Another significant achievement of Heidel's time in Mainz was the construction of the club's new home venue, the Opel Arena (then known as COFACE ARENA). He also oversaw the promotion of the club's reserve team to the 3. Liga in 2014, the highest tier of the German football league system reserve teams are allowed to compete in. By the end of his time at Mainz, he had become the longest-serving executive manager in the league.

Heidel worked as a manager on a voluntary basis until September 2005. After his car dealership went bankrupt in 2005, he worked for the '05 in his main job. His employment contract was extended in 2012 until 2017. He resigned at the end of the 2015/16season, Mainz has not been in a relegation zone in the last 7 years since promotion.

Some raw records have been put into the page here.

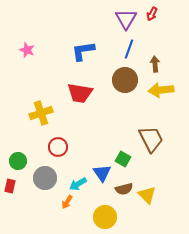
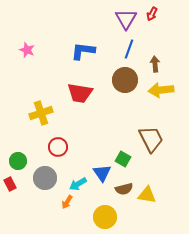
blue L-shape: rotated 15 degrees clockwise
red rectangle: moved 2 px up; rotated 40 degrees counterclockwise
yellow triangle: rotated 36 degrees counterclockwise
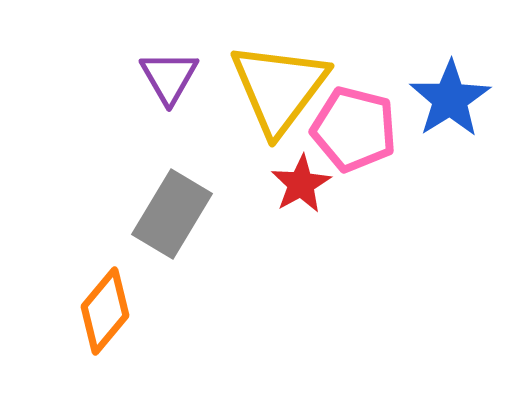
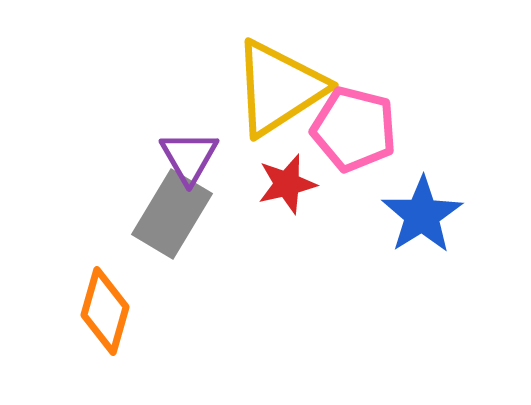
purple triangle: moved 20 px right, 80 px down
yellow triangle: rotated 20 degrees clockwise
blue star: moved 28 px left, 116 px down
red star: moved 14 px left; rotated 16 degrees clockwise
orange diamond: rotated 24 degrees counterclockwise
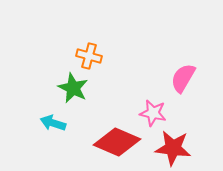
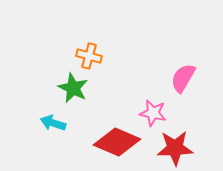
red star: moved 2 px right; rotated 9 degrees counterclockwise
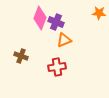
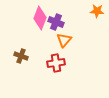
orange star: moved 2 px left, 2 px up
orange triangle: rotated 28 degrees counterclockwise
red cross: moved 1 px left, 4 px up
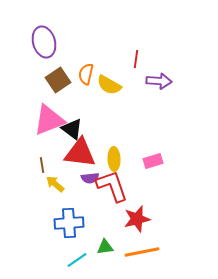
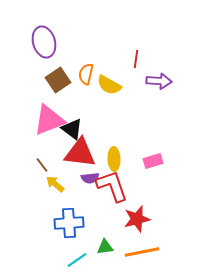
brown line: rotated 28 degrees counterclockwise
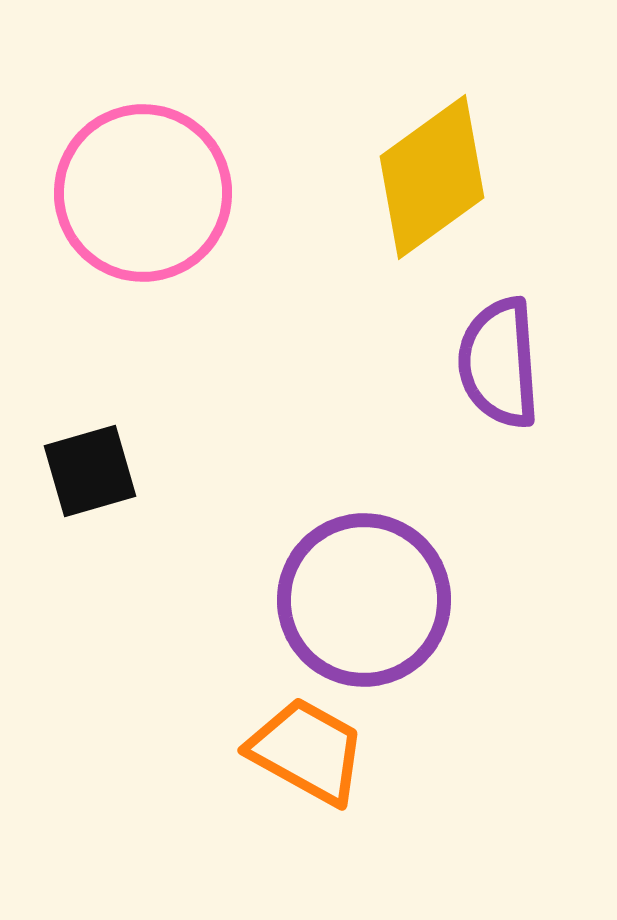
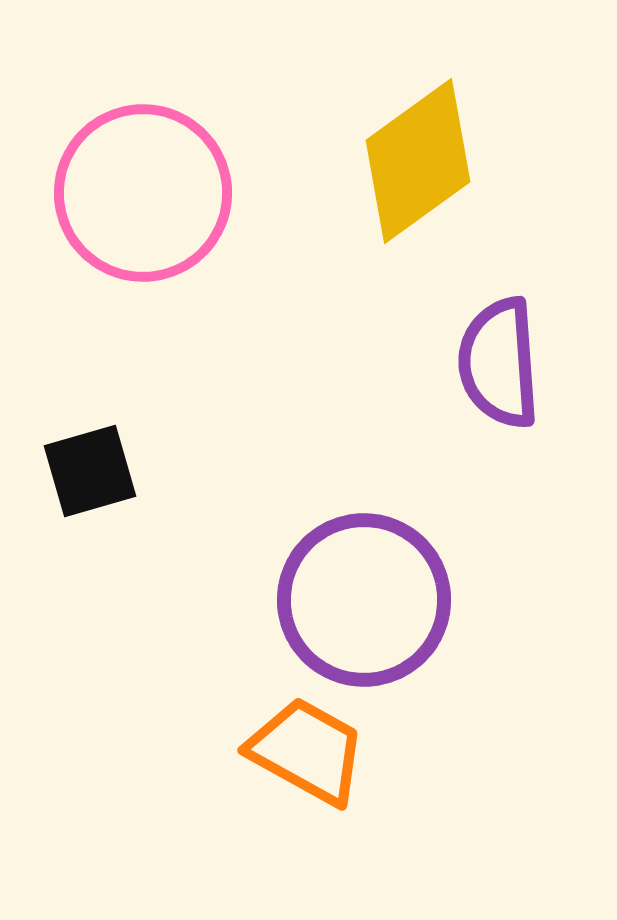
yellow diamond: moved 14 px left, 16 px up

===FC Schalke 04 (2016–2019)===
Mainz 05 announced that Heidel would leave the club after the end of the 2015–16 season on 21 February 2016. On the same day, Schalke 04 presented him as their new executive manager for the following season. Heidel installed Markus Weinzierl as the club's head coach, but sacked him the year after, as Schalke's tenth-place finish was insufficient to qualify them for any international competition. Weinzierl's successor Domenico Tedesco was initially more successful, with the club finishing runner-up in the 2017–18 season, but when the squad's performance drastically deteriorated in the following year, he was fired in March 2019, with club legend Huub Stevens filling in for the remainder of the season. Heidel himself had already handed in his resignation weeks earlier, assuming full responsibility for the team's decline. On 14 March 2019 Jochen Schneider was appointed as the new sports director, replacing Heidel prematurely.

===Return to Mainz 05 (2020–)===
Heidel returned to Mainz in late December 2020, replacing the departing Rouven Schröder. The club announced the dismissal of coach Jan-Moritz Lichte and the hiring of Martin Schmidt as sporting director on the same day, in a bid to avoid relegation. This was ultimately successful, as the team won nine of their seventeen games during the second half of the season and came in at a safe rank twelve.

==Personal life==
After graduating from high school, Heidel completed vocational training as a bank clerk. In 1989 he bought a 20 percent stake in a BMW car dealership in Mainz, becoming its commercial director and limited partner.

He worked as a car salesman until 2005, when his car dealership declared bankruptcy. Up to this point, he had managed Mainz 05 on an honorary basis.

In August 2019, Heidel suffered a stroke while vacationing in Turkey.

Heidel is the father of two daughters and a son.